- [Problem requirements]: Apart from the pictures, return every line of the listing exactly.

- [Material provided]:

---

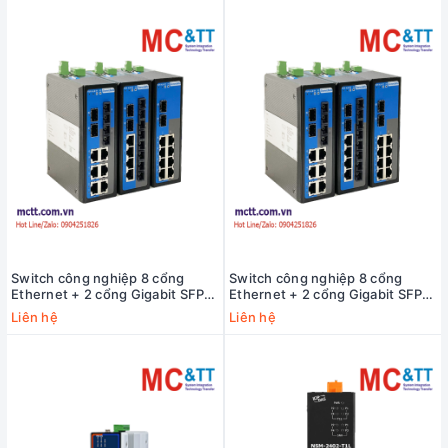
Switch công nghiệp 8 cổng
Switch công nghiệp 8 cổng
Ethernet + 2 cổng Gigabit SFP
Ethernet + 2 cổng Gigabit SFP
3Onedata IES2010-8T2GS-P220
3Onedata IES2010-8T2GS-2P48
Liên hệ
Liên hệ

---

- [Result of this exercise]:
Switch công nghiệp 8 cổng
Switch công nghiệp 8 cổng
Ethernet + 2 cổng Gigabit SFP
Ethernet + 2 cổng Gigabit SFP
3Onedata IES2010-8T2GS-P220
3Onedata IES2010-8T2GS-2P48
Liên hệ
Liên hệ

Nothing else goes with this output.